Zagrywka to był jeden z najsłabszych elementów siatkarzy KPS Kielce od początku tego sezonu. W meczu 5 kolejki, przegranym we Wrześni z miejscowym Krispolem 1:3, kielczanie serwowali 90 razy, dwukrotnie zagrali asa, ale popełnili aż 24 błędy, a to oznacza, że prawie jednego seta oddali tylko w wyniku pomyłek w polu zagrywki. W sobotnim spotkaniu, wygranym u siebie z AZS AGH Kraków 3:1, już było znacznie lepiej: na 92 serwisy było 5 asów i 14 błędów.
– Postanowiliśmy zmodyfikować ten element. Na przykład Sławomir Bush już nie zagrywa z wyskoku, co nie znaczy, że już nie będzie tak serwował – przyznał trener KPS Kielce.

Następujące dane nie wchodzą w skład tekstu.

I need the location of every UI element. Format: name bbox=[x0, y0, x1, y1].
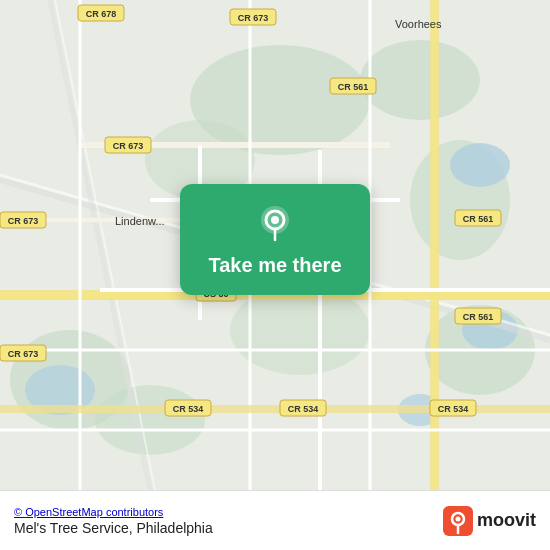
svg-text:CR 673: CR 673 bbox=[8, 349, 39, 359]
svg-text:CR 561: CR 561 bbox=[463, 312, 494, 322]
cta-overlay[interactable]: Take me there bbox=[180, 184, 370, 295]
svg-text:Lindenw...: Lindenw... bbox=[115, 215, 165, 227]
moovit-logo: moovit bbox=[443, 506, 536, 536]
svg-point-2 bbox=[360, 40, 480, 120]
bottom-bar: © OpenStreetMap contributors Mel's Tree … bbox=[0, 490, 550, 550]
osm-attribution: © OpenStreetMap contributors bbox=[14, 506, 213, 518]
svg-text:CR 534: CR 534 bbox=[288, 404, 319, 414]
place-name: Mel's Tree Service, Philadelphia bbox=[14, 520, 213, 536]
cta-button-label: Take me there bbox=[208, 254, 341, 277]
svg-text:CR 561: CR 561 bbox=[338, 82, 369, 92]
svg-point-66 bbox=[455, 516, 460, 521]
svg-text:CR 561: CR 561 bbox=[463, 214, 494, 224]
moovit-text: moovit bbox=[477, 510, 536, 531]
svg-point-6 bbox=[95, 385, 205, 455]
svg-point-9 bbox=[450, 143, 510, 187]
osm-prefix: © bbox=[14, 506, 25, 518]
osm-link[interactable]: OpenStreetMap contributors bbox=[25, 506, 163, 518]
location-pin-icon bbox=[253, 202, 297, 246]
map-container: CR 678 Voorhees CR 673 CR 673 CR 673 CR … bbox=[0, 0, 550, 490]
svg-text:CR 534: CR 534 bbox=[438, 404, 469, 414]
svg-text:Voorhees: Voorhees bbox=[395, 18, 442, 30]
svg-text:CR 673: CR 673 bbox=[113, 141, 144, 151]
svg-point-63 bbox=[271, 216, 279, 224]
svg-text:CR 534: CR 534 bbox=[173, 404, 204, 414]
svg-text:CR 673: CR 673 bbox=[8, 216, 39, 226]
svg-text:CR 678: CR 678 bbox=[86, 9, 117, 19]
svg-text:CR 673: CR 673 bbox=[238, 13, 269, 23]
moovit-icon bbox=[443, 506, 473, 536]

– Musimy również patrzeć na rywala. Są zespoły, które z łatwej zagrywki potrafią błyskawicznie wyprowadzić skuteczną akcję często na pojedynczym bloku, a są takie, które mają problemy z przyjęciem i na ich stronę można lżej wprowadzić piłkę, niekoniecznie mocno i z wyskoku – dodał Mateusz Grabda
Czy zmiana stylu serwowania będzie nadal przynosić korzyści? O tym przekonamy się podczas kolejnego meczu. W 7 kolejce KPS Kielce zmierzy się na wyjeździe ze Stalą Nysa. Spotkanie zostanie rozegrane we wtorek 6 listopada.